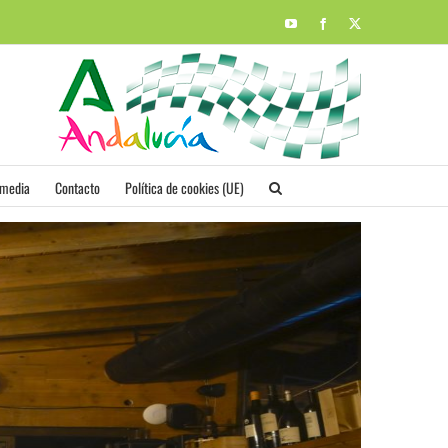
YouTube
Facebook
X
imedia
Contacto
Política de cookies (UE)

==

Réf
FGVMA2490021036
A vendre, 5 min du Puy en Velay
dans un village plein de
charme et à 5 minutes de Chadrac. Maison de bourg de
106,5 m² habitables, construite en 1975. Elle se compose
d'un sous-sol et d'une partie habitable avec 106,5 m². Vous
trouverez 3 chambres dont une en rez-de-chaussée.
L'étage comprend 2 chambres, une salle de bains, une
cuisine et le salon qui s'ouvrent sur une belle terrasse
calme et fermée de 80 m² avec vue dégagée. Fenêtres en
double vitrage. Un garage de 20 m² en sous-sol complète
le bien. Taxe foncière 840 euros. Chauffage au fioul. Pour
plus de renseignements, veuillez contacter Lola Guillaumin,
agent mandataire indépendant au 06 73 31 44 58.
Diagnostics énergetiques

__WHAT TO WORK ON__
Look for the word "chambres" in every line of the listing and copy the lines that have it.

__SOLUTION BELOW__
trouverez 3 chambres dont une en rez-de-chaussée.
L'étage comprend 2 chambres, une salle de bains, une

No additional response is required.